Fuera resonaron los cuernos. Un hombre apareció tambaleándose por la entrada del edificio. Tenía la cara cubierta de sangre.

—Enemigos… ataque… —Un rugido apagó su grito.

—¿A esta hora? —gimió Sibicho—. ¿Y por sorpresa? Deben de haber matado a los caballos para llegar hasta aquí… sí, y deben de haber matado por el camino a todo el que pudiese ir más rápido…

Los hombres saltaron de los bancos y fueron en busca de las cotas y las armas. Como estaban apiladas en la habitación de entrada, ésta se lleno inmediatamente de cuerpos. Se lanzaron juramentos y se levantaron puños. Los guardias que habían permanecido armados se apresuraron a formar una defensa frente al rey y su familia. Ermanarico siempre mantenía a un grupo bien armado.

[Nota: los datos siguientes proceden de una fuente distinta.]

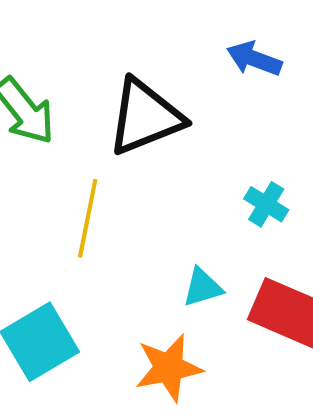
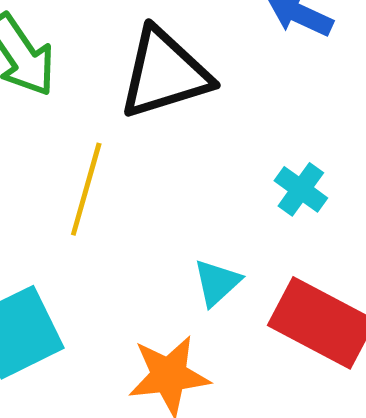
cyan triangle: (202, 287) -> (217, 283), turned -30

En el patio, los guerreros reales dieron la vida para que sus compañeros del interior se preparasen. Los recién llegados cayeron sobre ellos en sobrecogedor número. Las hachas tronaban, las espadas chocaban, los cuchillos y las lanzas se hundían. Con la presión, los hombres heridos no se derrumbaban inmediatamente; los que lo hacían no volvían a levantarse.

A la cabeza del asalto, un joven gritó:

—¡Wodan está con nosotros! ¡Wodan, Wodanl. ¡Ahl. —Su espada volaba asesina.

Los defensores equipados apresuradamente se dispusieron a defender la puerta principal. El enorme joven fue el primero en atacarlos. A derecha e izquierda, los que lo seguían embistieron, golpearon, clavaron, patalearon, empujaron, rompieron la línea y pasaron por encima de los restos.

A medida que la vanguardia entraba en la sala principal, los soldados sin armar retrocedían. Los atacantes se detuvieron, jadeando, cuando su líder gritó:

—¡Esperad a los demás!

En el interior se apagó el sonido de la batalla, que proseguía en el exterior.

Ermanarico se sentó en la silla alta y miró por encima de los cascos de sus guardias.

—Hathawulf Taharsmundsson, ¿qué nueva traición planeas? —lanzó al otro lado del salón.

El tervingo levantó en alto la espada chorreante.

—Hemos venido a limpiar la tierra de tu presencia —gritó.

—Ten cuidado. Los dioses odian a los traidores.

—Sí —contestó Solbern a la altura de su hermano—, esta noche Wodan te llevará, a ti que rompes los juramentos, y maldita es la casa a la que De llevará.

Entraron más invasores; Liuderis los dispuso en formación.

—¡Adelante! —rugió Hathawulf.

Ermanarico había estado dando sus propias órdenes. Sus hombres carecían en su mayoría de cascos, cotas, escudos y armas largas. Pero cada uno llevaba al menos un cuchillo. Tampoco los tervingos vestían demasiado hierro. Eran en su mayoría terratenientes, que podían permitirse poco más que una chapa de metal y una cota de cuero endurecido, y que iban a la batalla sólo cuando el rey lo requería. Lo que Ermanarico había reunido eran guerreros de profesión; cualquiera de ellos podía tener una granja, un barco o algo similar, pero ante todo y primero era un guerrero. Habían sido entrenados para atacar junto con sus compañeros.